* [EXERCISE] Print out all of the records exactly; no picture belongs in the result.

* [Data items]
· · · · · · ·

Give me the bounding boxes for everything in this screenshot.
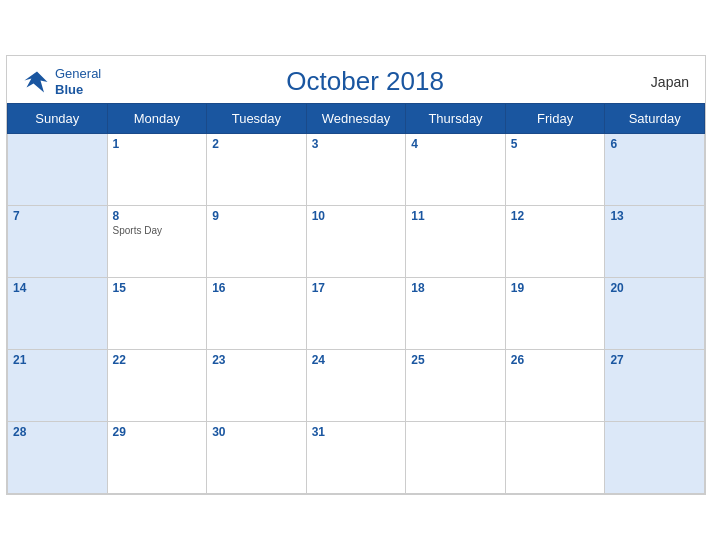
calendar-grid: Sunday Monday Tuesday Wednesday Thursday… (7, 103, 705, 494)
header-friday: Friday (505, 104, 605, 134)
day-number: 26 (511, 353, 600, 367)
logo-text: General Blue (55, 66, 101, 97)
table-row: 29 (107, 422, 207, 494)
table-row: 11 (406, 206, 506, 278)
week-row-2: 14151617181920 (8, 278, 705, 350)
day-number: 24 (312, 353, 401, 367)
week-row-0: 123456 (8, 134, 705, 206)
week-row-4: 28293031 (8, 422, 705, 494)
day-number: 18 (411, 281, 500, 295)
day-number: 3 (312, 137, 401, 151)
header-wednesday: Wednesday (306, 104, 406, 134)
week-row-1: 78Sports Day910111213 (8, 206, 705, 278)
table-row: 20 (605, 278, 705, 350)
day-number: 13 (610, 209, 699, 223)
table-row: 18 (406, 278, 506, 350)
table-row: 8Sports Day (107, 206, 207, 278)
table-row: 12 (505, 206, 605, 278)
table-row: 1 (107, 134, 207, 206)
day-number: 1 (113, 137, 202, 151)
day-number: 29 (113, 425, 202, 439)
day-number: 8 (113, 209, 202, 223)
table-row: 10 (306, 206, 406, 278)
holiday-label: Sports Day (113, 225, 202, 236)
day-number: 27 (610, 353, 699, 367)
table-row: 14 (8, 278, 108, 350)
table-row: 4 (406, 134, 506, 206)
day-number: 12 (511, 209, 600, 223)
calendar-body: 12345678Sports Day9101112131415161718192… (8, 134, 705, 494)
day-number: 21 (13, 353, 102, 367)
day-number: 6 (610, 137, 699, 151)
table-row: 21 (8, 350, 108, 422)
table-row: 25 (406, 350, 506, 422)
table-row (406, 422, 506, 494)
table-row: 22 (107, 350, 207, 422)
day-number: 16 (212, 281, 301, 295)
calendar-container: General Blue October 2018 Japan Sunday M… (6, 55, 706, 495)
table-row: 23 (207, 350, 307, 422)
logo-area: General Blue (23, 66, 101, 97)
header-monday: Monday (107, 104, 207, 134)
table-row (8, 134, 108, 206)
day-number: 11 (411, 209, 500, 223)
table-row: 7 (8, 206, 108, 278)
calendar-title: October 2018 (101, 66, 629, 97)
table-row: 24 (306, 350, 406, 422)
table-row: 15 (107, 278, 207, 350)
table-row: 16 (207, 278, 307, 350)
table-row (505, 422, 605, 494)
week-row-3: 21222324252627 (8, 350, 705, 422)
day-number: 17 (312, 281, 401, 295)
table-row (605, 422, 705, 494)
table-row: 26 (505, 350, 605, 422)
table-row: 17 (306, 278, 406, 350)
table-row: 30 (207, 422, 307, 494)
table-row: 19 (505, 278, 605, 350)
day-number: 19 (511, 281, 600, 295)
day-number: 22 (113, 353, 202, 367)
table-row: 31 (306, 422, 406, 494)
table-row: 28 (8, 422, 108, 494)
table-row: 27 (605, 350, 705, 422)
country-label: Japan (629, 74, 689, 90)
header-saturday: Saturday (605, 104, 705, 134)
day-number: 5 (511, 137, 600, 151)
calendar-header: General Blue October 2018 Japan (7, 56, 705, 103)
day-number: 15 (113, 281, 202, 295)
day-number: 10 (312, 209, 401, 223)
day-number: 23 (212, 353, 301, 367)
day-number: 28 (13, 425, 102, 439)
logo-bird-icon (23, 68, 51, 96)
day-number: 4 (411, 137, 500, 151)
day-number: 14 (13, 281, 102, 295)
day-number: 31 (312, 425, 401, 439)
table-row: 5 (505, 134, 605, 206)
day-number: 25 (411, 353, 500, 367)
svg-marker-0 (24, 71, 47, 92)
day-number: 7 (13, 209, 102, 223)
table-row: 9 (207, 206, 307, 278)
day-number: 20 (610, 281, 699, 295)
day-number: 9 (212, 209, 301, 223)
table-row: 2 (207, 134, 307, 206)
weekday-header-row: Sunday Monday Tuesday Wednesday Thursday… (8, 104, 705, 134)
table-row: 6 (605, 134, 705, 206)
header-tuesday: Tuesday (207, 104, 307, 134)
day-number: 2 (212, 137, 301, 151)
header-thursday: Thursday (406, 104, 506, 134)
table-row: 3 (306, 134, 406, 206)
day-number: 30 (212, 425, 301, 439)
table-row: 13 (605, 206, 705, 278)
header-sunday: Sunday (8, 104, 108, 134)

· · · · · · ·

* [RESULT]
Give me the bounding boxes for everything in this screenshot.
calendar-grid: Sunday Monday Tuesday Wednesday Thursday… (7, 103, 705, 494)
header-friday: Friday (505, 104, 605, 134)
day-number: 26 (511, 353, 600, 367)
logo-text: General Blue (55, 66, 101, 97)
table-row: 29 (107, 422, 207, 494)
table-row: 11 (406, 206, 506, 278)
week-row-2: 14151617181920 (8, 278, 705, 350)
day-number: 24 (312, 353, 401, 367)
week-row-0: 123456 (8, 134, 705, 206)
week-row-4: 28293031 (8, 422, 705, 494)
day-number: 18 (411, 281, 500, 295)
day-number: 3 (312, 137, 401, 151)
header-wednesday: Wednesday (306, 104, 406, 134)
week-row-1: 78Sports Day910111213 (8, 206, 705, 278)
table-row: 20 (605, 278, 705, 350)
day-number: 13 (610, 209, 699, 223)
table-row: 18 (406, 278, 506, 350)
table-row: 8Sports Day (107, 206, 207, 278)
table-row: 12 (505, 206, 605, 278)
table-row: 1 (107, 134, 207, 206)
day-number: 1 (113, 137, 202, 151)
day-number: 29 (113, 425, 202, 439)
day-number: 8 (113, 209, 202, 223)
table-row: 10 (306, 206, 406, 278)
holiday-label: Sports Day (113, 225, 202, 236)
day-number: 27 (610, 353, 699, 367)
table-row: 14 (8, 278, 108, 350)
table-row: 4 (406, 134, 506, 206)
day-number: 12 (511, 209, 600, 223)
calendar-body: 12345678Sports Day9101112131415161718192… (8, 134, 705, 494)
day-number: 21 (13, 353, 102, 367)
day-number: 6 (610, 137, 699, 151)
table-row: 21 (8, 350, 108, 422)
table-row: 25 (406, 350, 506, 422)
table-row (406, 422, 506, 494)
table-row: 22 (107, 350, 207, 422)
day-number: 16 (212, 281, 301, 295)
calendar-container: General Blue October 2018 Japan Sunday M… (6, 55, 706, 495)
table-row: 23 (207, 350, 307, 422)
logo-area: General Blue (23, 66, 101, 97)
header-monday: Monday (107, 104, 207, 134)
table-row (8, 134, 108, 206)
day-number: 11 (411, 209, 500, 223)
table-row: 7 (8, 206, 108, 278)
calendar-title: October 2018 (101, 66, 629, 97)
table-row: 24 (306, 350, 406, 422)
table-row: 15 (107, 278, 207, 350)
table-row: 16 (207, 278, 307, 350)
table-row (505, 422, 605, 494)
week-row-3: 21222324252627 (8, 350, 705, 422)
day-number: 17 (312, 281, 401, 295)
table-row (605, 422, 705, 494)
table-row: 26 (505, 350, 605, 422)
table-row: 17 (306, 278, 406, 350)
table-row: 30 (207, 422, 307, 494)
table-row: 19 (505, 278, 605, 350)
day-number: 19 (511, 281, 600, 295)
day-number: 22 (113, 353, 202, 367)
table-row: 31 (306, 422, 406, 494)
table-row: 28 (8, 422, 108, 494)
table-row: 27 (605, 350, 705, 422)
country-label: Japan (629, 74, 689, 90)
header-saturday: Saturday (605, 104, 705, 134)
day-number: 5 (511, 137, 600, 151)
calendar-header: General Blue October 2018 Japan (7, 56, 705, 103)
day-number: 15 (113, 281, 202, 295)
day-number: 10 (312, 209, 401, 223)
day-number: 23 (212, 353, 301, 367)
day-number: 28 (13, 425, 102, 439)
logo-bird-icon (23, 68, 51, 96)
day-number: 4 (411, 137, 500, 151)
day-number: 14 (13, 281, 102, 295)
day-number: 31 (312, 425, 401, 439)
table-row: 5 (505, 134, 605, 206)
day-number: 25 (411, 353, 500, 367)
svg-marker-0 (24, 71, 47, 92)
day-number: 7 (13, 209, 102, 223)
table-row: 9 (207, 206, 307, 278)
day-number: 20 (610, 281, 699, 295)
day-number: 9 (212, 209, 301, 223)
table-row: 2 (207, 134, 307, 206)
weekday-header-row: Sunday Monday Tuesday Wednesday Thursday… (8, 104, 705, 134)
table-row: 6 (605, 134, 705, 206)
header-tuesday: Tuesday (207, 104, 307, 134)
day-number: 2 (212, 137, 301, 151)
header-thursday: Thursday (406, 104, 506, 134)
table-row: 3 (306, 134, 406, 206)
day-number: 30 (212, 425, 301, 439)
table-row: 13 (605, 206, 705, 278)
header-sunday: Sunday (8, 104, 108, 134)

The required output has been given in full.